Among other finds, the soil yielded two Roman coins dating to the late fourth century A.D. Similar coins have been found at Stonehenge before, but these were retrieved from cut pits and a shaft, indicating that Romans were reshaping and altering the monument long after such activities were supposed to have ended. “This is something that people haven’t really recognized before,” says Darvill. “The power of Stonehenge seems to have long outlasted its original purpose, and these new finds provide a strong link to the world of late antiquity that probably provided the stories picked up by Geoffrey of Monmouth just a few centuries later.”
As so often happens in archaeology, the new findings raise nearly as many questions as they answer. Charcoal recovered by Darvill and Wainwright—indicating the burning of pine wood in the vicinity—dates back to the eighth millennium B.C. Could the area have been a ritual center for hunter-gatherer communities some 6,000 years before the earthen henge was even dug? “The origins of Stonehenge probably lie back in the Mesolithic, and we need to reframe our questions for the next excavation to look back into that deeper time,” Darvill says.
The new radiocarbon dating also raises questions about a theory advanced by archaeologist Mike Parker Pearson of the University of Sheffield, who has long suggested that Stonehenge was a massive burial site and the stones were symbols of the dead—the final stop of an elaborate funeral procession by Neolithic mourners from nearby settlements. The oldest human remains found by Parker Pearson’s team date to around 3030 B.C., about the time the henge was first built but well before the arrival of the bluestones. That means, says Darvill, “the stones come after the burials and are not directly associated with them.”
Of course it’s entirely possible that Stonehenge was both—a great cemetery and a place of healing, as Darvill and Wainwright willingly admit. “Initially it seems to have been a place for the dead with cremations and memorials,” says Darvill, “but after about 2300 B.C. the emphasis changes and it is a focus for the living, a place where specialist healers and the health care professionals of their age looked after the bodies and souls of the sick and infirm.” English Heritage’s Amanda Chadburn also finds the dual-use theory plausible. “It’s such an important place that people want to be associated with it and buried in its vicinity,” she says, “but it could also be such a magical place that it was used for healing, too.”
Not everyone buys into the healing stone theory. “I think the survey work [Darvill and Wainwright are] doing in the Preseli hills is great, and I’m very much looking forward to the full publication of what they’ve found there,” says Mike Pitts. “However, the idea that there is a prehistoric connection between the healing properties of bluestones and Stonehenge as a place of healing does nothing for me at all.
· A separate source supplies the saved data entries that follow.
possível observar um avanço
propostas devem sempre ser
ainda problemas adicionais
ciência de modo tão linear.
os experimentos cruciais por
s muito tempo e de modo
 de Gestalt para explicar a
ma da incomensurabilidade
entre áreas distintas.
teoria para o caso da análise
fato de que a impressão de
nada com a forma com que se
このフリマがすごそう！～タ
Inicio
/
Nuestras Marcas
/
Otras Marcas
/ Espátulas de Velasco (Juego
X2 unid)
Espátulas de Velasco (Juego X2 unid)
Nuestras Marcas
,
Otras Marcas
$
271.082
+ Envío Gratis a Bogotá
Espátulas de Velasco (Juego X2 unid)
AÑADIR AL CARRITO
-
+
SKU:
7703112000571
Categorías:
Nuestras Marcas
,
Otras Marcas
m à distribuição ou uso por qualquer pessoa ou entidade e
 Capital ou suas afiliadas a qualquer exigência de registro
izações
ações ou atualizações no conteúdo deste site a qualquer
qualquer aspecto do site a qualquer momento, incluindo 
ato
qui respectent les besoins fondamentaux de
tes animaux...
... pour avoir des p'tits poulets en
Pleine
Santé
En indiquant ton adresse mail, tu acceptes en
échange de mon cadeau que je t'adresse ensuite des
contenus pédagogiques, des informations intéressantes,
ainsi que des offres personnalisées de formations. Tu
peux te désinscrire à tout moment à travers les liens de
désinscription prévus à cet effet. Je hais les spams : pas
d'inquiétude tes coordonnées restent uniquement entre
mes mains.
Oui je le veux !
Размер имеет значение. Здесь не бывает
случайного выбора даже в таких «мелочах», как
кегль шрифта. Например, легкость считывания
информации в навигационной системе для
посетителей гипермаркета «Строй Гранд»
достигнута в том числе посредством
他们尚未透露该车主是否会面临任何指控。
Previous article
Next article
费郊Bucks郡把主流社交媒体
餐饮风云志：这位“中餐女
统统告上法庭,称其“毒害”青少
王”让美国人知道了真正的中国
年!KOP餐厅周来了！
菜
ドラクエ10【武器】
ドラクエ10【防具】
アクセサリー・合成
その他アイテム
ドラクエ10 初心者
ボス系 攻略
As far as I’m concerned, it’s a fairy story.” Pitts also wants to see more evidence that people suffering from injuries and illness visited Stonehenge. “There are actually very few—you can count them on one hand—human remains around and contemporary with Stonehenge that haven’t been cremated so that you could see what injuries or illnesses they might have suffered from,” he says. “For long periods in the Neolithic we have a dearth of human remains of any kind.”
For his part, Wainwright believes that no theory will ever be fully accepted, no matter how convincing the evidence. “I think what most people like about Stonehenge is that nobody really knows why it was built, and I think that’s probably always going to be the case,” he says. “It’s a bloody great mystery.”